L'avocat de la défense, qui représente l'humoriste devant le Tribunal des droits de la personne, où il est poursuivi pour diffamation, considère que son client « ne s'est jamais moqué du handicap » de Jérémy Gabriel dans ses sketches diffusés sur l'internet et mis sur scène lors de sa tournée « Mike Ward s'eXpose ». 

« Il y a une grande différence entre les remarques gratuites et les remarques qui font avancer des débats », a affirmé Me Grey, vendredi, lors de sa plaidoirie devant le juge Scott Hughes. « Le but artistique est indéniable. On a le droit de questionner les [vaches sacrées] de la société et c'est ce qu'il a fait », a-t-il poursuivi.

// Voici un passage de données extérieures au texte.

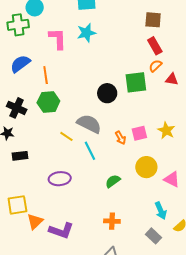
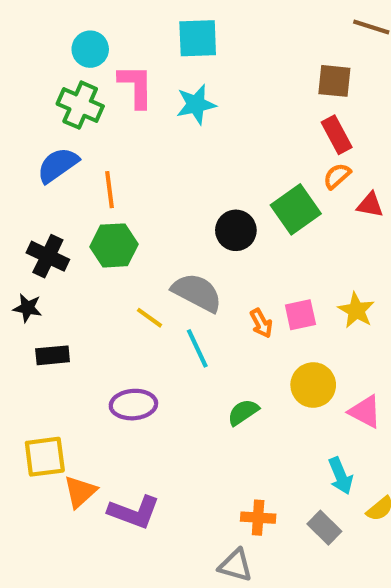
green cross: (18, 25) -> (80, 105), moved, turned 30
pink L-shape: (58, 39) -> (136, 86), moved
green square: (136, 82) -> (296, 209), turned -30
orange cross: (112, 221) -> (258, 518), moved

Dans ce procès, qui a débuté en septembre, la CDPDJ poursuit l'humoriste et affirme que les blagues qu'il a faites dans son spectacle au sujet de Jérémy Gabriel - atteint du syndrome de Treacher Collins - portent atteinte à son droit à la sauvegarde de sa dignité, de son honneur et de sa réputation, sans discrimination fondée sur le handicap, de façon contraire à la Charte des droits et libertés.

Selon la Commission, Mike Ward aurait outrepassé les limites de sa liberté d'expression en riant du handicap de Jérémy Gabriel, en affirmant qu'il avait déjà chanté pour un pédophile (le pape) ou en affirmant que son syndrome se résume au fait qu'il « est lette ». On lui réclame 80 000 $ en dommages punitifs et moraux.

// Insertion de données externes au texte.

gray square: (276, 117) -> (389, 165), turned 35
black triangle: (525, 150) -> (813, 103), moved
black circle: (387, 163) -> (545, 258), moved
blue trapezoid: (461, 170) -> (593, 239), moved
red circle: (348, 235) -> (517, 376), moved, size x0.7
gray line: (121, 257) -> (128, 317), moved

Dans sa plaidoirie, l'avocate qui représente la CDPDJ, Me Marie Dominique, a pour sa part défendu que les blagues de l'humoriste étaient discriminatoires envers Jérémy Gabriel et ses parents. Selon elle, le fait d'avoir traité le jeune chanteur comme un adulte sans handicap, alors qu'il était un enfant au moment des faits, a causé un préjudice, d'autant plus que ses propos renforçaient des stéréotypes existants, étaient offensants et vexants, estime-t-elle. 

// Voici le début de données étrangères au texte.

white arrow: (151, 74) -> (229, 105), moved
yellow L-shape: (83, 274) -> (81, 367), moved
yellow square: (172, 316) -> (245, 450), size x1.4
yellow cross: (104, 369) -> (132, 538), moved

« [Je suis] certaine que les artistes du Québec seront capables de gagner très bien leur vie en respectant (...) la Charte des droits et libertés, qui est une valeur fondamentale de notre société », a plaidé Me Dominique. 

À sa sortie du Tribunal, Mike Ward s'est dit soulagé que le procès soit désormais terminé.

« Je suis content que ce soit terminé. C'est lourd pour moi, c'est lourd pour la famille Gabriel. J'espère qu'ils seront capables de tourner la page. (...) Ils méritent d'être heureux et j'espère qu'il aura une belle carrière », a dit l'humoriste en mêlée de presse. 

La famille de Jérémy Gabriel n'était pas présente aujourd'hui au Tribunal des droits de la personne, à Montréal. M. Gabriel, accompagné de sa mère et de son père, ont suivi les plaidoiries par vidéoconférence depuis Québec.